So, now we're talking a breather in the thunderstorm here, checking email, making a few calls, mailing a few things, and drinking warm beverages. The narrow-gauge train we heard so often in Durango comes all the way over the 10,000 foot passes, about 50 miles to this mountain-ringed old mining town. The downtown street is wide enough for diagonal parking on both sides and wide wagons passing each other in each lane (which I'm sure it once accommodated). The post office is a small blue house with red trim and a wooden sign announcing its establishment in 1875. I am surprised to find that there are all the same sorts of chai and tea as there are anywhere else. The snow-speckled mountains around us, the black smoke of the train, and the old buildings make this place seem more remote than it is.
I have been retooling my sense of "remote" as we pass through towns like this one, and those that are so unbearably hot that a truck drive through them seems like punishment (though I think most truckers have air conditioning, which we do not). If there's a road, it's just not very remote. No matter how high and windy and bumpy the road, supplies can get there. And people move there. I feel ever more fortunate that the places I have lived are not unbearably hot or incredibly remote (although the latter has its plus sides, certainly), nor ugly sprawl. Perhaps it's just that I am used to my sense of home in California. But the constant increase in California's coastal population indicates otherwise. There are places we've passed through where I could see myself living, particularly Flagstaff and Durango, where there seem to be some ex-Californians who got sick of the traffic and the lack of distinct seasons.

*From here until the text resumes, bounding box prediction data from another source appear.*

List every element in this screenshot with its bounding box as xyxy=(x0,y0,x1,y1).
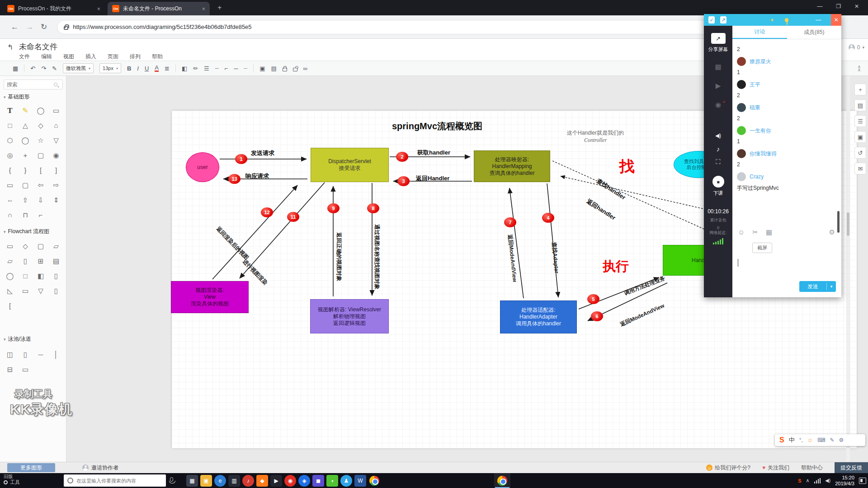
shape-cell[interactable]: T xyxy=(2,103,18,118)
font-family-select[interactable]: 微软雅黑 ▾ xyxy=(63,63,94,73)
diagram-node-dispatcherservlet[interactable]: DispatcherServlet接受请求 xyxy=(311,148,389,182)
shape-cell[interactable]: } xyxy=(18,163,33,178)
shape-cell[interactable]: □ xyxy=(18,268,33,283)
chat-message-list[interactable]: 2燎原星火1王平2稳重2一生有你1你懂我懂得2Crazy手写过SpringMvc xyxy=(732,41,837,224)
step-circle[interactable]: 7 xyxy=(504,217,516,227)
lock-icon[interactable] xyxy=(283,68,287,71)
keyboard-icon[interactable]: ⌨ xyxy=(817,437,825,443)
send-to-back-icon[interactable]: ▤ xyxy=(271,65,277,72)
unlock-icon[interactable] xyxy=(293,68,297,71)
underline-icon[interactable]: U xyxy=(145,65,149,72)
emoji-icon[interactable]: ☺ xyxy=(738,228,745,236)
step-circle[interactable]: 5 xyxy=(587,294,599,304)
menu-arrange[interactable]: 排列 xyxy=(130,53,141,61)
send-button[interactable]: 发送 ▾ xyxy=(799,281,836,292)
taskbar-app-thunder[interactable]: ◈ xyxy=(298,475,310,487)
taskbar-app-store[interactable]: ▥ xyxy=(228,475,240,487)
format-painter-icon[interactable]: ✎ xyxy=(52,65,57,72)
diagram-node-handleradapter[interactable]: 处理器适配器:HandlerAdapter调用具体的handler xyxy=(500,300,577,333)
ime-mode-indicator[interactable]: 中 xyxy=(789,436,795,444)
pages-panel-icon[interactable]: ▣ xyxy=(854,131,866,143)
taskbar-app-chrome-active[interactable] xyxy=(494,473,510,488)
shape-cell[interactable]: ◯ xyxy=(33,103,48,118)
shape-cell[interactable]: □ xyxy=(2,118,18,133)
windows-search-box[interactable] xyxy=(64,474,166,487)
line-color-icon[interactable]: ✏ xyxy=(193,65,198,72)
volume-icon[interactable]: ◀) xyxy=(825,478,830,483)
chat-settings-gear-icon[interactable]: ⚙ xyxy=(829,228,835,236)
window-close-button[interactable]: ✕ xyxy=(854,3,859,9)
action-center-icon[interactable] xyxy=(859,478,866,484)
dashed-line-icon[interactable]: ┈ xyxy=(244,65,247,72)
comment-panel-icon[interactable]: ✉ xyxy=(854,163,866,174)
shape-cell[interactable]: ◎ xyxy=(2,148,18,163)
shape-search-input[interactable] xyxy=(7,81,52,88)
section-pool-lane[interactable]: ▾ 泳池/泳道 xyxy=(4,335,31,343)
tray-chevron-icon[interactable]: ∧ xyxy=(806,478,809,483)
shape-cell[interactable]: ▽ xyxy=(48,133,64,148)
taskbar-app-jd[interactable]: ◉ xyxy=(284,475,296,487)
shape-cell[interactable]: ⇧ xyxy=(18,192,33,207)
invite-collaborator-button[interactable]: 邀请协作者 xyxy=(82,464,118,472)
image-icon[interactable]: ▦ xyxy=(766,228,772,236)
camera-button[interactable]: ◉ xyxy=(704,101,732,109)
shape-cell[interactable]: ] xyxy=(48,163,64,178)
chat-username[interactable]: Crazy xyxy=(750,174,764,180)
solid-line-icon[interactable]: ─ xyxy=(234,65,238,72)
shape-cell[interactable]: ─ xyxy=(33,347,48,362)
font-size-select[interactable]: 13px ▾ xyxy=(99,63,121,73)
diagram-title[interactable]: springMvc流程概览图 xyxy=(387,120,487,132)
italic-icon[interactable]: I xyxy=(137,65,139,72)
share-screen-button[interactable]: ↗ 分享屏幕 xyxy=(704,33,732,53)
url-bar[interactable]: https://www.processon.com/diagraming/5c1… xyxy=(57,20,813,34)
close-tab-icon[interactable]: × xyxy=(202,5,205,12)
shape-cell[interactable]: ⇔ xyxy=(2,192,18,207)
shape-cell[interactable]: [ xyxy=(2,298,18,313)
chat-username[interactable]: 稳重 xyxy=(750,104,760,112)
shape-cell[interactable]: ▯ xyxy=(48,268,64,283)
rate-us-link[interactable]: ☺ 给我们评个分? xyxy=(706,464,750,472)
settings-gear-icon[interactable]: ⚙ xyxy=(839,437,844,443)
shape-cell[interactable]: ▤ xyxy=(48,253,64,268)
windows-search-input[interactable] xyxy=(76,478,158,483)
redo-icon[interactable]: ↷ xyxy=(41,65,46,72)
shape-cell[interactable]: ▢ xyxy=(33,148,48,163)
diagram-node-view-renderer[interactable]: 视图渲染器:View渲染具体的视图 xyxy=(171,281,249,313)
punctuation-icon[interactable]: °, xyxy=(799,437,803,443)
annotation-execute[interactable]: 执行 xyxy=(603,258,629,276)
reload-icon[interactable]: ↻ xyxy=(41,22,47,32)
microphone-icon[interactable] xyxy=(170,477,173,482)
shape-search-box[interactable] xyxy=(4,80,63,89)
overlay-close-icon[interactable]: ✕ xyxy=(831,14,841,26)
speaker-button[interactable]: ◀) xyxy=(704,132,732,139)
shape-cell[interactable]: ◯ xyxy=(2,268,18,283)
taskbar-app-task-view[interactable]: ▦ xyxy=(186,475,198,487)
edge-label[interactable]: 发送请求 xyxy=(251,149,274,157)
step-circle[interactable]: 11 xyxy=(287,212,299,222)
shape-cell[interactable]: ◇ xyxy=(18,239,33,253)
taskbar-app-qq[interactable]: ♟ xyxy=(340,475,352,487)
shape-cell[interactable]: ⌐ xyxy=(33,207,48,222)
shape-cell[interactable]: ◇ xyxy=(33,118,48,133)
menu-help[interactable]: 帮助 xyxy=(152,53,163,61)
undo-icon[interactable]: ↶ xyxy=(30,65,35,72)
collapse-toolbar-icon[interactable]: ∧∧ xyxy=(858,65,861,71)
taskbar-app-word[interactable]: W xyxy=(354,475,366,487)
bold-icon[interactable]: B xyxy=(127,65,131,72)
sogou-logo-icon[interactable]: S xyxy=(779,436,784,444)
menu-view[interactable]: 视图 xyxy=(63,53,74,61)
chat-scrollbar[interactable] xyxy=(837,211,840,233)
line-width-icon[interactable]: ☰ xyxy=(204,65,209,72)
taskbar-clock[interactable]: 15:20 2019/4/3 xyxy=(835,475,854,487)
record-button-icon[interactable] xyxy=(4,480,8,484)
shape-cell[interactable]: ◉ xyxy=(48,148,64,163)
shape-cell[interactable]: ▢ xyxy=(18,178,33,192)
shape-cell[interactable]: △ xyxy=(18,118,33,133)
shape-cell[interactable]: ▱ xyxy=(2,253,18,268)
emoji-icon[interactable]: ☺ xyxy=(807,437,813,443)
align-icon[interactable]: ≣ xyxy=(165,65,170,72)
diagram-node-handlermapping[interactable]: 处理器映射器:HandlerMapping查询具体的handler xyxy=(474,150,550,182)
browser-tab-current[interactable]: On 未命名文件 - ProcessOn × xyxy=(108,2,210,15)
forward-icon[interactable]: → xyxy=(26,23,33,32)
taskbar-app-chrome[interactable] xyxy=(368,475,380,487)
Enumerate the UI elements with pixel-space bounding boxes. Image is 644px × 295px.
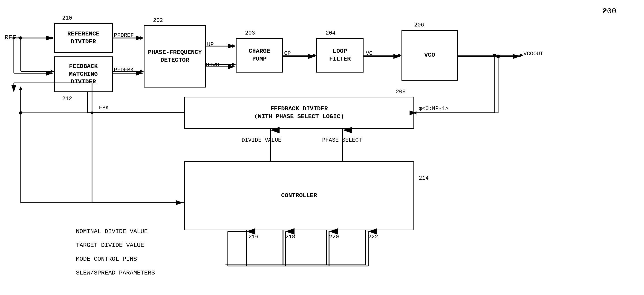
ref-divider-id: 210 <box>62 15 72 21</box>
feedback-matching-divider-id: 212 <box>62 96 72 102</box>
pfd-id: 202 <box>153 17 163 24</box>
pfdfbk-label: PFDFBK <box>114 67 134 73</box>
diagram: 200 ↗ REF → REFERENCEDIVIDER 210 FEEDBAC… <box>0 0 644 295</box>
input-220: 220 <box>329 234 339 240</box>
svg-marker-7 <box>140 36 144 40</box>
loop-filter-block: LOOPFILTER <box>316 38 364 73</box>
svg-marker-15 <box>313 54 316 57</box>
feedback-divider-id: 208 <box>396 89 406 95</box>
diagram-number-curve: ↗ <box>602 5 607 14</box>
svg-marker-17 <box>398 54 402 57</box>
controller-id: 214 <box>419 175 429 181</box>
input-218: 218 <box>285 234 295 240</box>
slew-spread-label: SLEW/SPREAD PARAMETERS <box>76 269 155 276</box>
nominal-divide-value-label: NOMINAL DIVIDE VALUE <box>76 228 148 235</box>
feedback-matching-divider-block: FEEDBACKMATCHINGDIVIDER <box>54 56 113 92</box>
svg-marker-9 <box>140 70 144 73</box>
vcoout-label: VCOOUT <box>524 51 543 57</box>
down-label: DOWN <box>206 62 219 68</box>
svg-marker-5 <box>50 70 54 73</box>
pfdref-label: PFDREF <box>114 32 134 39</box>
phi-label: φ<0:NP-1> <box>419 106 449 112</box>
loop-filter-id: 204 <box>326 30 336 36</box>
phase-select-label: PHASE SELECT <box>322 137 362 143</box>
input-222: 222 <box>368 234 378 240</box>
svg-marker-13 <box>232 63 236 66</box>
target-divide-value-label: TARGET DIVIDE VALUE <box>76 242 144 249</box>
feedback-divider-block: FEEDBACK DIVIDER(WITH PHASE SELECT LOGIC… <box>184 97 414 129</box>
pfd-block: PHASE-FREQUENCYDETECTOR <box>144 25 206 88</box>
ref-label: REF <box>4 34 16 41</box>
up-label: UP <box>207 42 214 48</box>
svg-marker-21 <box>520 54 524 57</box>
cp-label: CP <box>284 50 291 56</box>
input-216: 216 <box>248 234 258 240</box>
fbk-label: FBK <box>99 105 109 111</box>
mode-control-pins-label: MODE CONTROL PINS <box>76 256 137 262</box>
controller-block: CONTROLLER <box>184 161 414 230</box>
charge-pump-id: 203 <box>245 30 255 36</box>
ref-arrow: → <box>15 34 19 41</box>
vco-block: VCO <box>402 30 458 81</box>
svg-marker-11 <box>232 45 236 48</box>
vco-id: 206 <box>414 22 424 28</box>
vc-label: VC <box>366 50 372 56</box>
charge-pump-block: CHARGEPUMP <box>236 38 283 73</box>
reference-divider-block: REFERENCEDIVIDER <box>54 23 113 53</box>
divide-value-label: DIVIDE VALUE <box>242 137 282 143</box>
svg-marker-1 <box>50 36 54 40</box>
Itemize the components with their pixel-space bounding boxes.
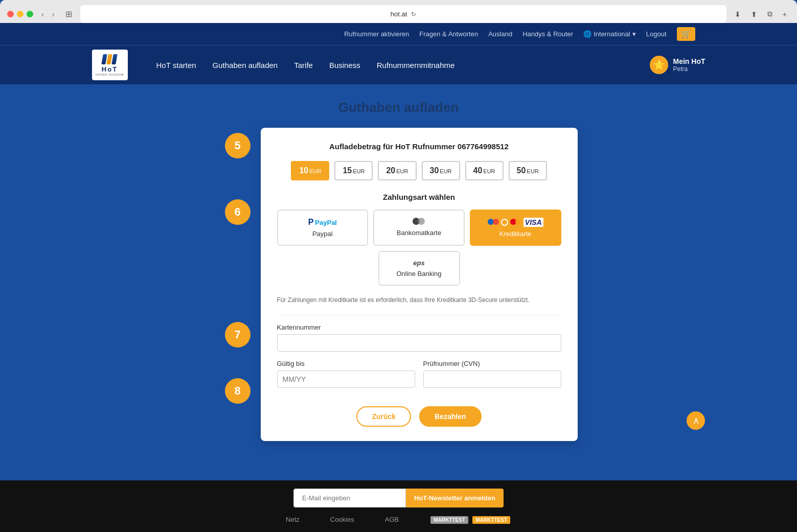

Every time we arrive in a new town (that is not gross like the oil field town of Farmington, New Mexico), my excitement for being on the road rekindles and I drink the place in. I love figuring out where things are on the map, and successfully finding the real places. Or just wandering around seeing where my instinct takes me. Still, there are always things that crop up like weeds late in the growing season that can only be removed by hand or hoe. There was the internet cafe that had friendly staff, hormone and antibiotic free beef...but no power outlets. In a city, one can only drain the batteries only so much before the generator is needed (or a long drive) to charge it back up. One expects to find sources of power that will not incur the wrath of locals like the generator will. An internet cafe seems like a good bet...they ARE inviting you in to use a laptop. Then there was the restaurant recommendation, complete with directions, that did not materialize after several hungry blocks. Upon asking some obvious locals where the place was, they proclaim they've never heard of it. I balked at walking those hungry blocks back to a place we had already been, so we perused the menu of the closest breakfast joint and headed in. The room was stuffy. One mediocre breakfast later, we head back down the street, semi-satisfied. I see the place originally recommended to us, with a slightly different name. Such is the life of wanderers.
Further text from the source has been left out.